Sgt. Pepper viene giustamente considerato non solo il capolavoro dei Beatles ma il disco-simbolo del rock e della musica giovanile: con quest’album il quartetto compie un’ennesima piccola rivoluzione nell’evoluzione del sound popolare e giovanile, incamminandosi verso soluzioni artistiche di alto livello e di estrema originalità: per loro il luogo di esplorazione sonora diventa quindi lo studio di registrazione, dove le allora nuovissime tecnologie (oggi primitive rispetto agli ultimi ritrovati ma per la metà degli anni Sessanta davvero incredibili) vengono impiegate a fini espressivi.

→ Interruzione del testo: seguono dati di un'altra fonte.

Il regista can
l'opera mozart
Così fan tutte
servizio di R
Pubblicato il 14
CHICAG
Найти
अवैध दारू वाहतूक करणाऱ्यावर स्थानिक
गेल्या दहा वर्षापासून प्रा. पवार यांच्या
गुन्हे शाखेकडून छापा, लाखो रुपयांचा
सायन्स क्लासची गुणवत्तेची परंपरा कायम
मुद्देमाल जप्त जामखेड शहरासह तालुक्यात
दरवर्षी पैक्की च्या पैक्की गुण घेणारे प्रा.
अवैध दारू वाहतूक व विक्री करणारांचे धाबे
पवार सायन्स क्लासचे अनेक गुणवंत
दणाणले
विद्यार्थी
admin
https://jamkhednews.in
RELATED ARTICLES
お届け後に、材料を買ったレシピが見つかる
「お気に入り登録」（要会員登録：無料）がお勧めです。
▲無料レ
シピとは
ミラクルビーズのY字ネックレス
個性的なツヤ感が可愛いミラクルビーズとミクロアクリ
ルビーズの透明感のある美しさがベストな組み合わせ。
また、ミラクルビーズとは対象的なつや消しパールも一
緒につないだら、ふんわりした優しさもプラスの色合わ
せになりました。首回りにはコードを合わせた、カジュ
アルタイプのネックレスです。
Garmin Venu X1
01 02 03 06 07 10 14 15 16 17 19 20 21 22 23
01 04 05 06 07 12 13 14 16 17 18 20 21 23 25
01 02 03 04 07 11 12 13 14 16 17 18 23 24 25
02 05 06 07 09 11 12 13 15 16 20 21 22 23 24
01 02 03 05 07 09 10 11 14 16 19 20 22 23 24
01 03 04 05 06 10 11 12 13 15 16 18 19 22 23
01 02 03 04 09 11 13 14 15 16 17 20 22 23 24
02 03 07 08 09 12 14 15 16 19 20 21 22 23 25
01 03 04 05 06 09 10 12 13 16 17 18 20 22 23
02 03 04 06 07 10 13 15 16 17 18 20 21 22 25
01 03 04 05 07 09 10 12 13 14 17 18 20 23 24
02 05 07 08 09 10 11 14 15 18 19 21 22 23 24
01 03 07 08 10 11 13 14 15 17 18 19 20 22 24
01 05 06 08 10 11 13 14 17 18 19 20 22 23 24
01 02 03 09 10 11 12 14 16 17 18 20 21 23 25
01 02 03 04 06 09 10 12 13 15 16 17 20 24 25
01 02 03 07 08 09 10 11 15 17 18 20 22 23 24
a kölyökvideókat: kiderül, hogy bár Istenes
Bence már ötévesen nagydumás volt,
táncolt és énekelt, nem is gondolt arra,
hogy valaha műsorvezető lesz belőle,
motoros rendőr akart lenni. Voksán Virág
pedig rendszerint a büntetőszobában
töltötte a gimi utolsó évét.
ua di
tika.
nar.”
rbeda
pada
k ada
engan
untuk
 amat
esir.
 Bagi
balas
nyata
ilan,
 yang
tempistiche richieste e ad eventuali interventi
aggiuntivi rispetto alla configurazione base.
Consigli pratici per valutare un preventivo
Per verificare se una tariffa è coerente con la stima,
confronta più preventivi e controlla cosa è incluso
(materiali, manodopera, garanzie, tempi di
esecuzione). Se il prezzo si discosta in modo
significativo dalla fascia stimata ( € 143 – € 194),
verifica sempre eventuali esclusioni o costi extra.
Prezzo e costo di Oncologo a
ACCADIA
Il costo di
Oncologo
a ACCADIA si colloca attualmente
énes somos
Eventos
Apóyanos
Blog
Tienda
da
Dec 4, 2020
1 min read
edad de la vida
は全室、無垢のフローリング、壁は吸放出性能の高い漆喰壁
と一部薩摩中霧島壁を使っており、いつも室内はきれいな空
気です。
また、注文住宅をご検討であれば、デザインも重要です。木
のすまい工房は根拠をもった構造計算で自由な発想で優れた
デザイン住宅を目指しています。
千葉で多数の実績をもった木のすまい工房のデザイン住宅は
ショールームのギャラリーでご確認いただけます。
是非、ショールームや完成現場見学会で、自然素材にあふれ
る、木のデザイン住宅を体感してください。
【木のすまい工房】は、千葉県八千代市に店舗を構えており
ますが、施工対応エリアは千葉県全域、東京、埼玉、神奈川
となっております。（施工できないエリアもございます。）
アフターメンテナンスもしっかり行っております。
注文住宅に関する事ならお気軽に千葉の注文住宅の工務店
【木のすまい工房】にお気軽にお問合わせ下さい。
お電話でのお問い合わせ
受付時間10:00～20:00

In Sgt. Pepper colpisce la creazione singolarissima di un mondo musicale, in cui libertà creativa, spavalderia talentuosa vengono unite a un sincretismo estetico capace a sua volta di unire i differenti linguaggi sonori alle ultime istanze giovanili. Sgt. Pepper il tal senso è l’apice di una cultura pop in cui i Beatles si permettono di lavorare a fondo all’invenzione di un progetto unitario realizzato però con la citazione esplicita di numerose fonti sonore: su una base di pop tanto melodico quanto aggressivo scorrono infatti di volta in volta il rock and roll, il musical, il charleston, il raga indiano, la musica classica e quella neovanguardistica. Sgt. Pepper è il frutto sofferto e il risultato finale di circa settecento ore passate dai quattro in sala d’incisione. L’album alla Emi, che lo produsse, costò la faraonica cifra – per quei tempi – di venticinquemila sterline. Una cifra mai spesa prima per un long playing ma nel giro di pochi mesi sia i musicisti sia l’etichetta discografica saranno ripagati da pubblico e critica, con un successo che perdura tuttora.

2017, IL COFANETTO

E per celebrare degnamente l’evento non poteva mancare la pubblicazione di alcune «re-issue». Una versione dell’album, completamente remixata da Giles Martin – figlio dello storico produttore George – e Sam Okell, è in vendita da ieri in vari formati: un cd single, un doppio cd e vinile e un box set super deluxe con 6 cd. Nella versione doppio cd/vinile oltre al disco remixato si potrà trovare anche una «take» strumentale di Penny Lane e due «alternate versions» di Strawberry Fields Forever, tutte mai ascoltate prima, e un booklet di 50 pagine. Il corposo box set conterrà in più un libro di 144 pagine curato da Paul McCartney e Giles Martin, un cd con 33 registrazioni inedite e remixate dall’originale quattro piste, un quarto cd con le prime registrazioni mono e un blue-ray e un dvd contenenti il disco in versione audio «surround-sound» più alcuni video promozionali dell’epoca e la versione restaurata del raro documentario del 1992 The Making of Sgr. Pepper. Infine, a proposito di film, in questi giorni è nelle sale cinematografiche il documentario It Was Fifty Years Ago Today! Sgt Pepper & Beyond che racconta i Beatles in quegli anni attraverso rari filmati e interviste.